The first Africans arrived in English North America in August of 1619. They were enslaved in West Central Africa in present-day Angola and sold to Portuguese slavers, who had built a vast trade network among Africa, Europe, and the New World. Bound for Vera Cruz, Mexico, the Africans were seized by an English privateer vessel, the White Lion, whose captain had been authorized by the Dutch to attack Portuguese and Spanish ships. The White Lion delivered some twenty Angolan captives to Old Point Comfort (now Hampton), Virginia. It is likely that the Africans had been introduced to Christianity, as Portuguese law required that slaves be baptized before arriving in the Americas. Among the first arrivals was a woman called “Angela,” who came aboard the Treasurer, the White Lion’s consort vessel. A 1625 record states that she worked in the household of William Pierce of Jamestown. Although the Africans at Jamestown were not free, they were integrated into a workforce of indentured servants. At first, they were granted some economic and social mobility. Because the colony did not have a defined system of slavery, some may have earned their freedom after a period of forced labor. Among the first generation were those who worked for years as servants, obtained their freedom, raised free children, owned land, and even owned their own laborers. This generation included Anthony and Mary Johnson, free blacks who owned a farm on Virginia’s Eastern Shore, as well as an enslaved man. However, others were held in lifelong slavery as early as the 1630’s, and the likeliness of earning freedom declined. In 1640, a black indentured servant named John Punch was sentenced to “servitude for natural life” for running away with two white servants, who were given extended terms of service. Punch’s case was one of the first documented examples of lifelong service for black servants. The practice of holding Africans as slaves evolved and preceded laws that codified slavery. Racial hierarchies hardened with the passage of the first slavery laws. Although Maryland and Massachusetts were the first colonies to legalize slavery, it was the Virginia slave code, a series of laws enacted between 1662 and 1705, that became the standard that the other colonies followed.

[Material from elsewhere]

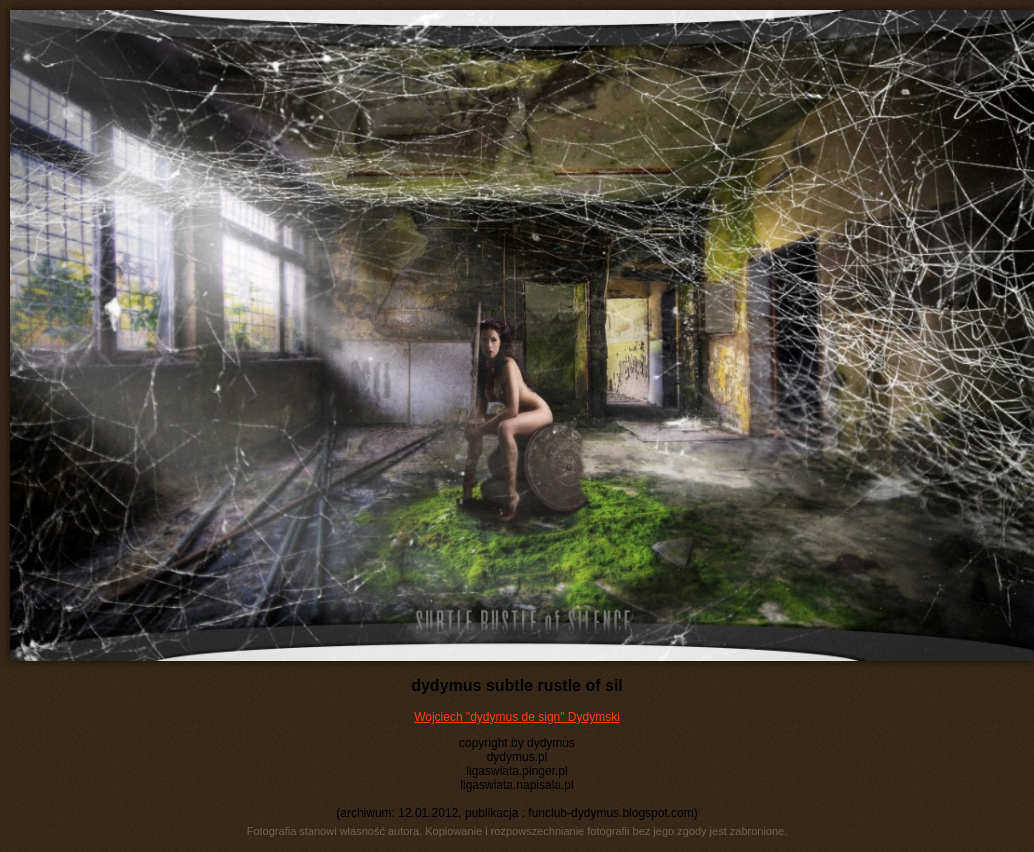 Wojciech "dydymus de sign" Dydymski (517, 717)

In 1661, slavery was officially acknowledged in Virginia statutory law. A year later it was made hereditary, an act that would ensure its continuance even after the slave trade was abolished. Children would inherit the free or enslaved status of their mothers. This law addressed the status of mixed-race children who were born to white men and black women, a stigmatized but common occurrence given the gender hierarchies at the time. Enslaved women of childbearing age were valuable to slaveowners as they ensured a continual labor supply. It was considered more unacceptable for white women to have biracial children. A law in 1691 stipulated that white women who gave birth to mixed-race children would be fined or punished with five years of additional service, if they were indentured servants. Their children were forced to work as servants for thirty years. The same statute included Virginia’s first prohibition of miscegenation, declaring that any English man or woman who married a “negroe, mulatto, or Indian” would be banished from the colony.

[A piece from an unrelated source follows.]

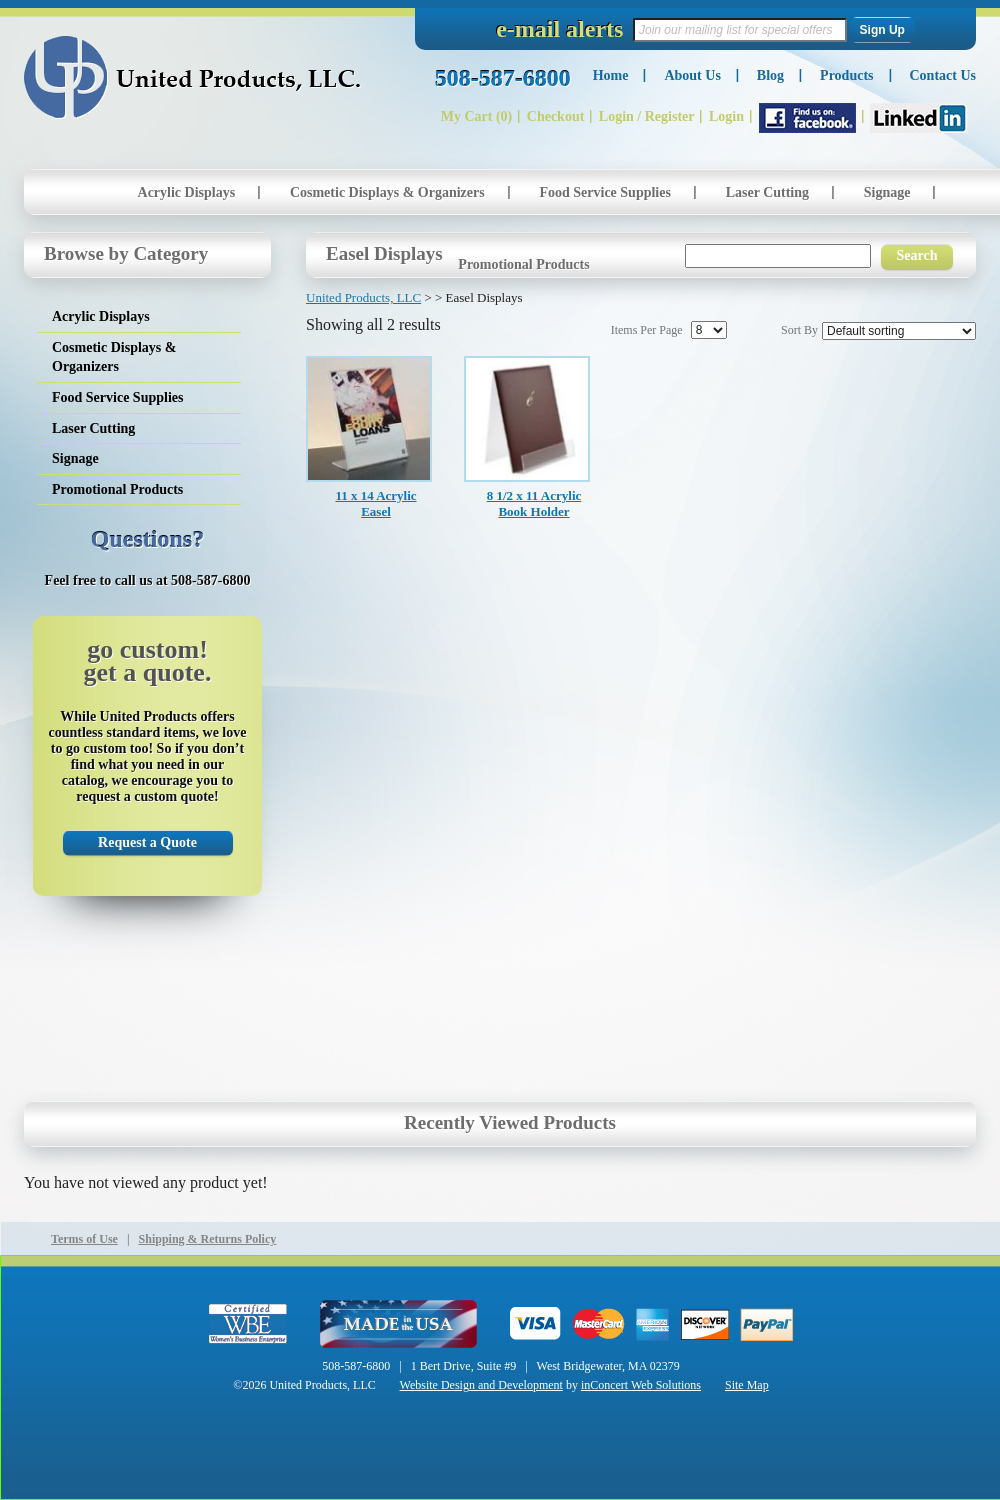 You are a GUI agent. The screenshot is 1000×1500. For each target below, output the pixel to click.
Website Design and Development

A number of other laws restricted the rights of slaves and free blacks. These laws precluded baptism as an avenue to freedom and decreed that masters who killed disobedient slaves would not be charged with a felony. To prevent insurrections, slaves could not congregate in large numbers, leave their plantations without written authorization, or remain at other plantations for longer than four hours. Separate courts were held for slaves charged with capital crimes, denying them trial by jury. Even free blacks were denied the right to vote, testify in court, serve in militias, or buy white indentured servants. Although Africans were brought to the colony in its early years, their numbers in proportion to white settlers remained relatively low for most of the seventeenth century. Until the 1670s, white indentured servants comprised 80 percent of the workforce. In 1685, there were 38,100 whites and only 2,600 blacks in eastern Virginia. A significant spike in the black population did not occur until around 1700. Improved economic conditions in England began to slow the migration of indentured servants, who increasingly became less adequate to meet the labor demands in the colony. The shift toward African slavery progressed as England became more involved in the trans-Atlantic trade and slaves became readily available. By 1700, slaves were replacing indentured servants as the dominant labor force. The black population rose dramatically in the seventeenth century in eastern Virginia, reaching 20,900 in 1715 and 85,300 in 1745. The plantation society in the 1700s shifted closer toward racial parity as it moved further from racial and social equality.
This document is part of a collection of Virginia County Court Records, 1642–1842. The collection consists of manuscript records removed from the courthouse of Charles City County in 1862 by the father of Arthur G. Fuller, who served as an officer in the United States Army. Included are affidavits, appraisals, bonds, complaints, deeds, indentures, inventories, judgments, marriage bonds, order books, orders, petitions, receipts, and wills of Charles City County. The collection was a gift of Arthur G. Fuller in 1901.
This affidavit, dated March 22, 1693, is from Warwick County (now Newport News), Virginia. It was submitted to Governor Sir Edmund Andros by Dudley Digges, Richard Whitaker, Cater Hubberd, William Cary, and William Rosser. The document concerns the imprisonment of Frank, an African American slave belonging to Henry Gibbs, and questioning about a slave uprising. The affidavit notes that “a rumor of an evil and desperate design contrived by the Negroes and Frank” was discovered.